Spectrum maintenance trucks at an apartment building in Queens. A federal pandemic-era subsidy for lower-income...

Spectrum maintenance trucks at an apartment building in Queens. A federal pandemic-era subsidy for lower-income households for broadband internet access is ending. Credit: UCG/Universal Images Group via Getty Images/Lindsey Nicholson

More than 75,000 lower-income households in Nassau and Suffolk counties this week are losing a monthly federal subsidy for broadband internet access, money that began being paid out in 2022 for pandemic recovery but has since been depleted.

The end of the subsidy, totaling $30 a month per household ($75 for households on qualified Indian tribal land), will affect nearly 10% of all Long Island households with broadband, according to the Manhattan-based Center for an Urban Future, which analyzed who received the funds.

“We live in a society now where reliable, high-speed internet access is the front door to nearly every opportunity that exists on Long Island today — employment, education, access to social services," said Eli Dvorkin, policy director at the center. "All of this is only really possible with reliable internet access, so losing that access, or making home internet more expensive at a time when Long Island is reeling from an affordability crisis, is something that many of the Island’s lower-income households just can’t afford. But they also can’t afford not to have high-speed internet at home."

Nationwide, more than 23 million lower-income households have received free or discounted broadband access since the subsidy, called the Affordable Connectivity Program, began in January 2022 as part of the Bipartisan Infrastructure Law. President Joe Biden wants Congress to re-up the program, but its future is uncertain. Biden has likened the Affordable Connectivity Program to the Depression-era Rural Electrification Administration, the New Deal-era program that brought power to much of rural America more than 90 years ago.

“Our goal is to connect everyone in America to affordable, reliable high-speed internet by the year 2030, everyone in America, just like Franklin Roosevelt did a generation ago with electricity,” Biden said earlier this year.

Only 43% of eligible households nationwide had signed up by the time the program had wound down earlier this year. Long Island’s participation rate wasn’t readily available.

On Long Island, the subsidy has gone to 76,130 households — 42,672 in Suffolk and 33,458 in Nassau, Dvorkin said.

Of 511,964 households in Suffolk and 456,149 in Nassau, there are 425,539 homes in Suffolk with broadband internet and 380,357 in Nassau. The balance of households either lack internet entirely or have slower-speed internet service.

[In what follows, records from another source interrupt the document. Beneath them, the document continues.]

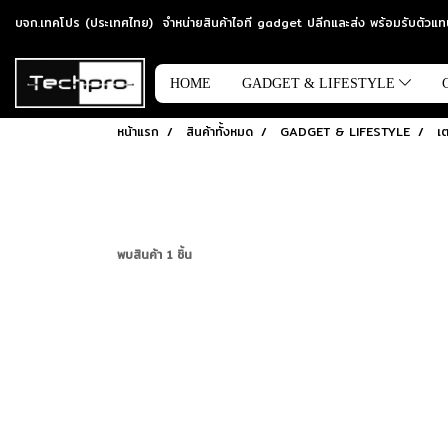
บจก.เทคโปร (ประเทศไทย) จำหน่ายสินค้าไอที gadget ปลีกและส่ง พร้อมรับตัว
HOME
GADGET & LIFESTYLE
หน้าแรก
สินค้าทั้งหมด
GADGET & LIFESTYLE
เต
พบสินค้า 1 ชิ้น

Sign-ups ended earlier this year, in anticipation of the program’s sunset. There are several ways a person could have qualified: having participated in a government benefits program such as food stamps, public housing, or Women, Infants and Children; having a student in a household receiving free or reduced school lunch; a household income that, as of earlier this year, is $62,400 for a family of four; or having an active recipient of a federal Pell grant, Dvorkin said.

What will happen to internet service for those households once the subsidy expires in a few days?

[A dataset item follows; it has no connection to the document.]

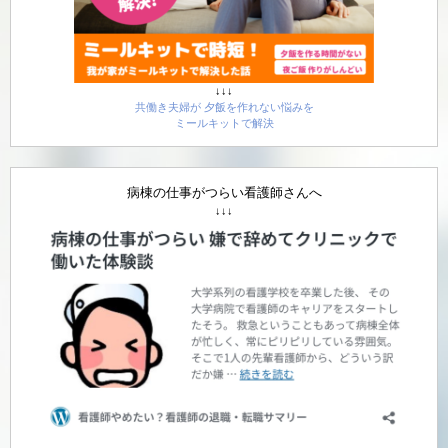
↓↓↓
共働き夫婦が 夕飯を作れない悩みを
ミールキットで解決
病棟の仕事がつらい看護師さんへ
↓↓↓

“Subscribers can choose to maintain their plans, but they will have to dig deeper into their own pockets to pay for it. Others may elect to downgrade their service speeds, in order to lower their out-of-pocket costs. And some residents will likely decide they just can’t afford home Internet without the subsidy,” Dvorkin wrote in an email.

The number of participating households in New York City is even higher: 1 million, according to the center.

“While both Nassau and Suffolk have significantly higher median incomes than the five counties of New York City,” Dvorkin said, “there are lots of pockets of poverty on Long Island.”